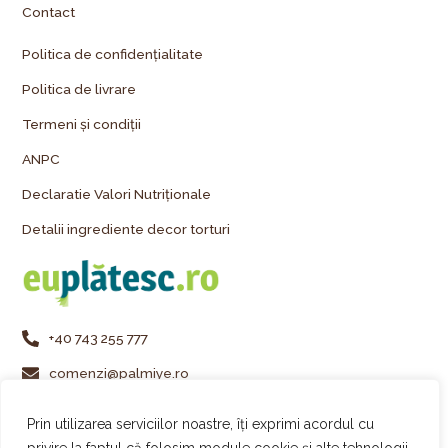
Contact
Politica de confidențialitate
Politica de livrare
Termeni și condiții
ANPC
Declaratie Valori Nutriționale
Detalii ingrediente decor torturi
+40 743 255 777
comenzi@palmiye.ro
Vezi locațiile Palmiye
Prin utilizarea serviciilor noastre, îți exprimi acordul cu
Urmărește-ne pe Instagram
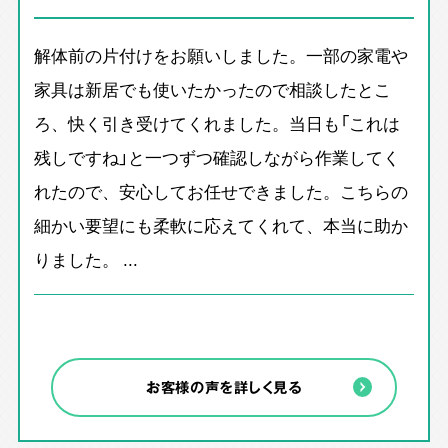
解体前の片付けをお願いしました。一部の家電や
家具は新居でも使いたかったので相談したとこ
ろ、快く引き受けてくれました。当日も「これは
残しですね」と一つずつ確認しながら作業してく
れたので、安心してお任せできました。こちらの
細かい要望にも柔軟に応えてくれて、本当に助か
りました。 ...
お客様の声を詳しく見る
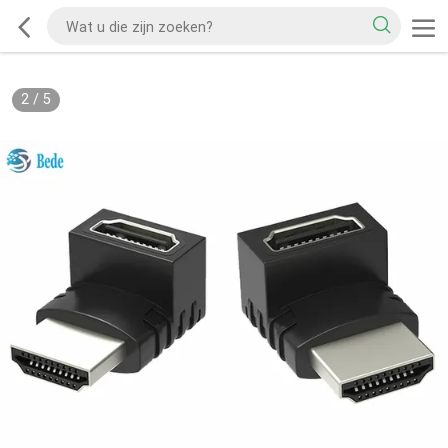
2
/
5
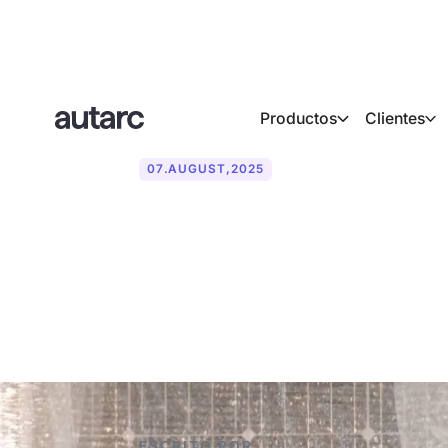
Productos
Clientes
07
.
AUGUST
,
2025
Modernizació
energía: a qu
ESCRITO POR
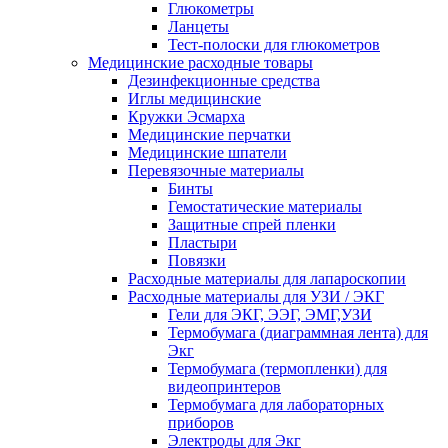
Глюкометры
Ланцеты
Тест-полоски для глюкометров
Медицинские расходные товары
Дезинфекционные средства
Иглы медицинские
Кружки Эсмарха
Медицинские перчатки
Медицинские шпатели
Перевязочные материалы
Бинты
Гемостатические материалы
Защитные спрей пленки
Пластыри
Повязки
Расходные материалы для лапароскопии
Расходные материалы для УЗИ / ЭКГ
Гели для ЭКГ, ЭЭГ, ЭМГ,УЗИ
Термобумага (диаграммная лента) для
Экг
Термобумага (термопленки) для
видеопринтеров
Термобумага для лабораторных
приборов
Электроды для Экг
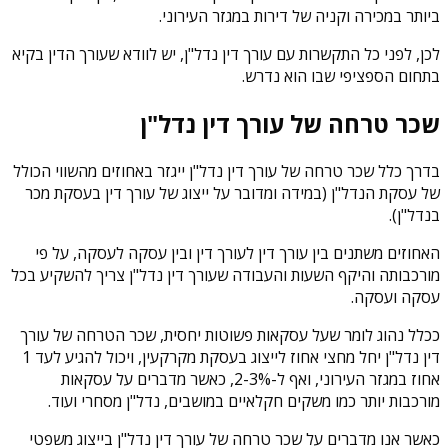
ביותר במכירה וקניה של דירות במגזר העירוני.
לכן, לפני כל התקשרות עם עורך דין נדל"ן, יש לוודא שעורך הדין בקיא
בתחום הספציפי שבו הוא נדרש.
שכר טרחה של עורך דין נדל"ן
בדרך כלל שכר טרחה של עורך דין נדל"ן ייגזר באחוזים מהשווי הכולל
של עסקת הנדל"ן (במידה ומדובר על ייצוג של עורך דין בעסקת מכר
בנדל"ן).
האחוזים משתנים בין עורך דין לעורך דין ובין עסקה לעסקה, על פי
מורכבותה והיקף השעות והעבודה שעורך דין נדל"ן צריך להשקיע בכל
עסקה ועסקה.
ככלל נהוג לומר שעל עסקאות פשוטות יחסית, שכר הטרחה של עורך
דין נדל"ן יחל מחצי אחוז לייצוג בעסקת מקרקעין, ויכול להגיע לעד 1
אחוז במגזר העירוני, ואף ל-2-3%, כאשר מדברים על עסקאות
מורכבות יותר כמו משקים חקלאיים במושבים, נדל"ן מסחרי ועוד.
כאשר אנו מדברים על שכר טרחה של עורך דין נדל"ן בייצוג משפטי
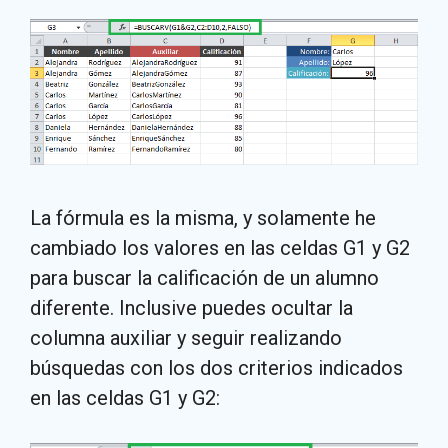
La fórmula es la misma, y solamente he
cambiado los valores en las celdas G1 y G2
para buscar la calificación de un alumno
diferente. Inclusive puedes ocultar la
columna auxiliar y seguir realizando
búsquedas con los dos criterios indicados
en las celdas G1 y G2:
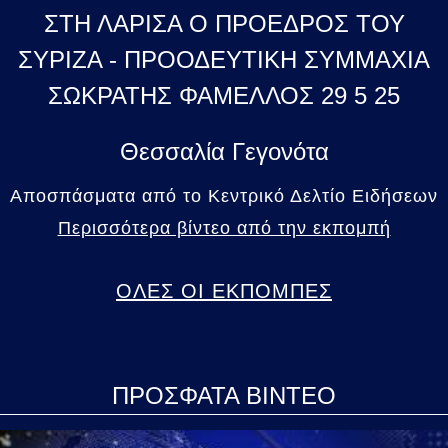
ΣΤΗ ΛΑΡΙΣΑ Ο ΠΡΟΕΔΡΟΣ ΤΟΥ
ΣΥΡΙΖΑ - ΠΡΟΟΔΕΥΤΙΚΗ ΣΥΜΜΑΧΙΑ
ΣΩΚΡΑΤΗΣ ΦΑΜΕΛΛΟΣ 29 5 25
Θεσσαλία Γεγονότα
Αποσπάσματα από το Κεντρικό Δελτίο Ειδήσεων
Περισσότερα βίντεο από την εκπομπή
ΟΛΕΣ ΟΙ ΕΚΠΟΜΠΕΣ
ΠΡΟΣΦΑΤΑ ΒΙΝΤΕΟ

+-------+

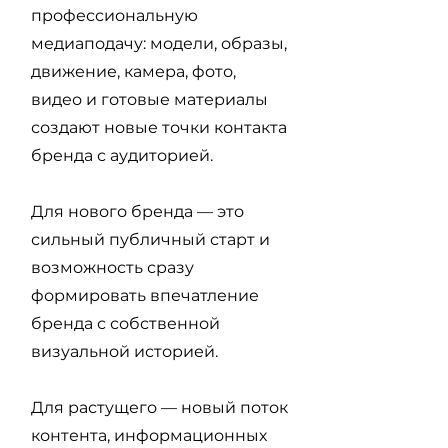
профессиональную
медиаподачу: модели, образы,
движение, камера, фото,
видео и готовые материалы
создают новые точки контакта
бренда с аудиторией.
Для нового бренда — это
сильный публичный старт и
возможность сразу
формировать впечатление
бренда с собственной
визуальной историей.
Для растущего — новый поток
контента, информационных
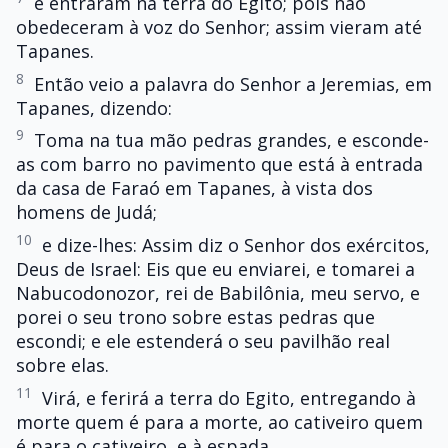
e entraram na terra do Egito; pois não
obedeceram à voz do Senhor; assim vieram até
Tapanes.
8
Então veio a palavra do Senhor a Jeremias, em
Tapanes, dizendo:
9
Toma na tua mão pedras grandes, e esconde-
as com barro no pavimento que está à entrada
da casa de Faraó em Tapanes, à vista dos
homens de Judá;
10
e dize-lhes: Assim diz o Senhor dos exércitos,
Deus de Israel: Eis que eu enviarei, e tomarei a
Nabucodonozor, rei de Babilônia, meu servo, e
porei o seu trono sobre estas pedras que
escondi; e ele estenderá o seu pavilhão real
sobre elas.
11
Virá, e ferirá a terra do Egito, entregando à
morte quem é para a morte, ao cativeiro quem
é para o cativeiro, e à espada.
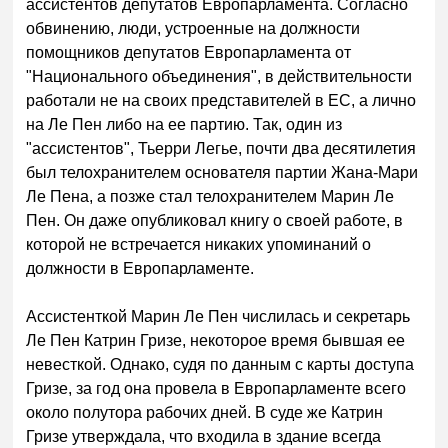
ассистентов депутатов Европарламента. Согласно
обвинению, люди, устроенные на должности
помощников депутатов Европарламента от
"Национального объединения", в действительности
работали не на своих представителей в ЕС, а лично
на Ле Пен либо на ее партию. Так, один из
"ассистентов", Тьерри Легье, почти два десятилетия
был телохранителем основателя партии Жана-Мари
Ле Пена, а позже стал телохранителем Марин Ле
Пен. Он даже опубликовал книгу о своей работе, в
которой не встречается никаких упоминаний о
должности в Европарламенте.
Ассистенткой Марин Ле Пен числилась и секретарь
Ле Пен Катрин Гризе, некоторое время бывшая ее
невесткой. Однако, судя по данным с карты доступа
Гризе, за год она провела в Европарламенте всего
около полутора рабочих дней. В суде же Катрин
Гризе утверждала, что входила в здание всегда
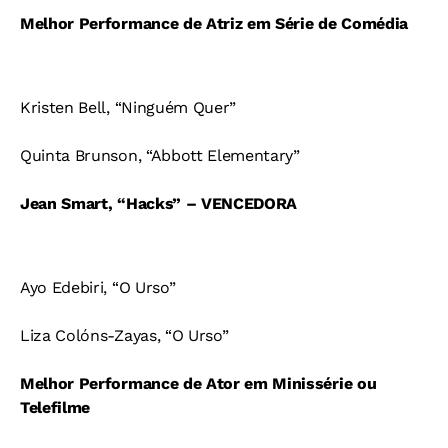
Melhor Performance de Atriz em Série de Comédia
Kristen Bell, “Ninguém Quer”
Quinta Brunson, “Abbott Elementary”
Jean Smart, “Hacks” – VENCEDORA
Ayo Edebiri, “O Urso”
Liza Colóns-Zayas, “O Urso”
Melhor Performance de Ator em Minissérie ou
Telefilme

+-------+

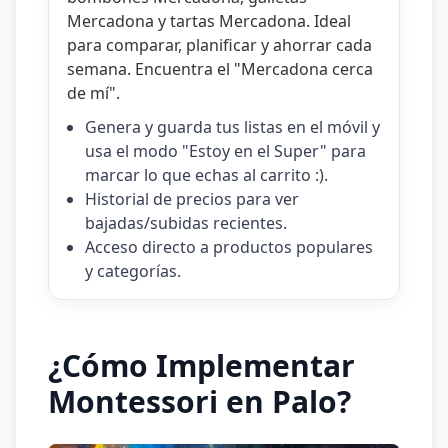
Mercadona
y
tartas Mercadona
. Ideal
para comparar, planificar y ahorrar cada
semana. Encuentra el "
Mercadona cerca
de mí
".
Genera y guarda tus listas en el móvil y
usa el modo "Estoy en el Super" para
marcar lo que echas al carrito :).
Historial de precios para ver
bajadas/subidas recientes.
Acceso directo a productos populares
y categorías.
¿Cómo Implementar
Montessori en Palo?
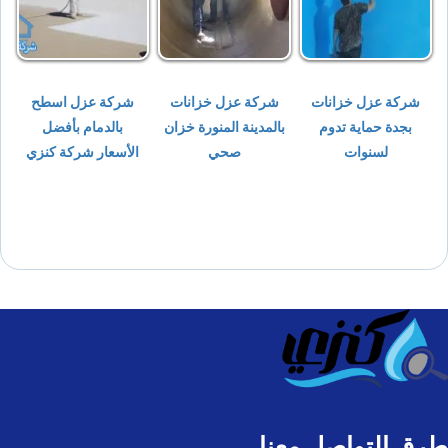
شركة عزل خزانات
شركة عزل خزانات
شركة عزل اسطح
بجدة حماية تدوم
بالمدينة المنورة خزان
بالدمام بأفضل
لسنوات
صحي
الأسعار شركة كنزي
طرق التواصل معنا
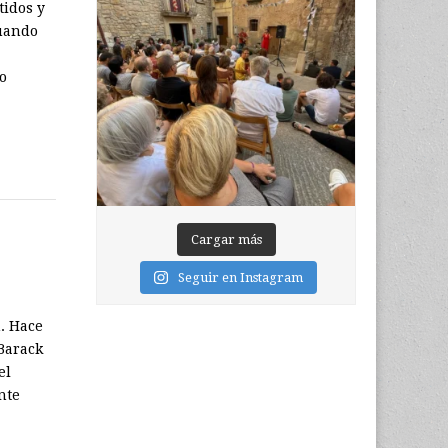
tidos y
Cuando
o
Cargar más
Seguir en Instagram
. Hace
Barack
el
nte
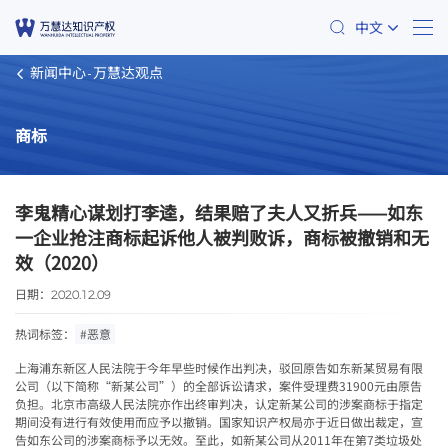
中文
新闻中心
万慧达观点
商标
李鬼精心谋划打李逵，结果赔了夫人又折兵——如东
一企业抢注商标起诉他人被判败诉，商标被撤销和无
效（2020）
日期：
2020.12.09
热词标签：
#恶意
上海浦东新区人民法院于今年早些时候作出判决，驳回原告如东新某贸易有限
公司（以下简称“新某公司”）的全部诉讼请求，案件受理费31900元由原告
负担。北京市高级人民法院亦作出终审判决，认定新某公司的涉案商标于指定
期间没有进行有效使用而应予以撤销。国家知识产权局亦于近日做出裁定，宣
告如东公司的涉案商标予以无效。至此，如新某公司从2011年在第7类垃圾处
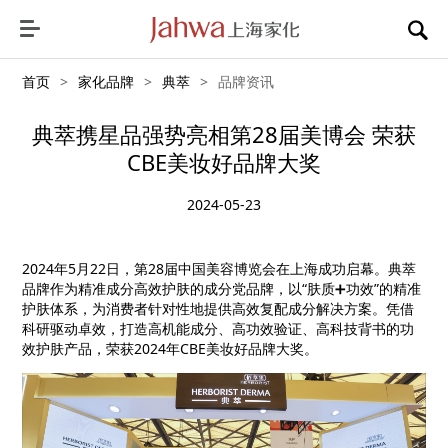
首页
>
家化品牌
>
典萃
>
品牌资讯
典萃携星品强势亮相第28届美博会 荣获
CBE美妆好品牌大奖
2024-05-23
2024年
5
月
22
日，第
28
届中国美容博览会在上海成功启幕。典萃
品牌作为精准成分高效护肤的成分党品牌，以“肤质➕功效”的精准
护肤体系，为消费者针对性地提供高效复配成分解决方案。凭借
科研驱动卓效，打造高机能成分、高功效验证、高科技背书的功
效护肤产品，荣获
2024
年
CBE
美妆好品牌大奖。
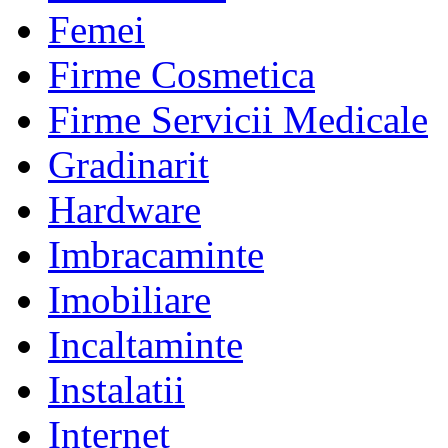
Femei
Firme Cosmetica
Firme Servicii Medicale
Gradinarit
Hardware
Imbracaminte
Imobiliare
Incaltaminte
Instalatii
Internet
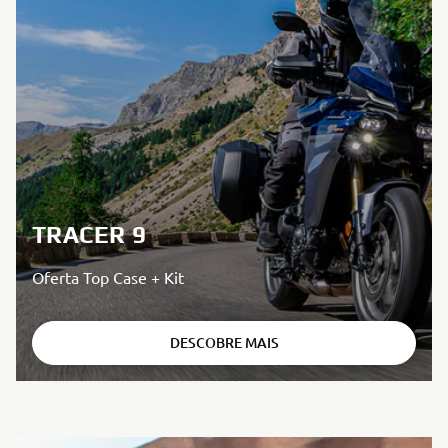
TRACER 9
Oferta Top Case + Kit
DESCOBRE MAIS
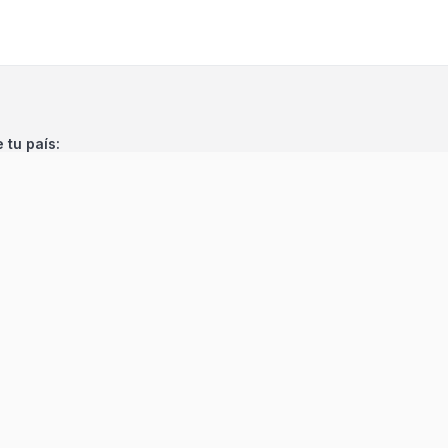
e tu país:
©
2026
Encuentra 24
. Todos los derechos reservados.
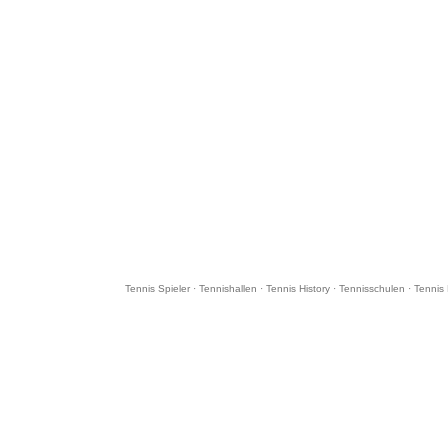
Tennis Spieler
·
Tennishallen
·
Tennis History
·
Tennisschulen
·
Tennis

+-------+

## Instructions to follow
Those lines of the records that contain the string "бренда" should be identified and copied.

## Reply to the task
бренда с аудиторией.
Для нового бренда — это
бренда с собственной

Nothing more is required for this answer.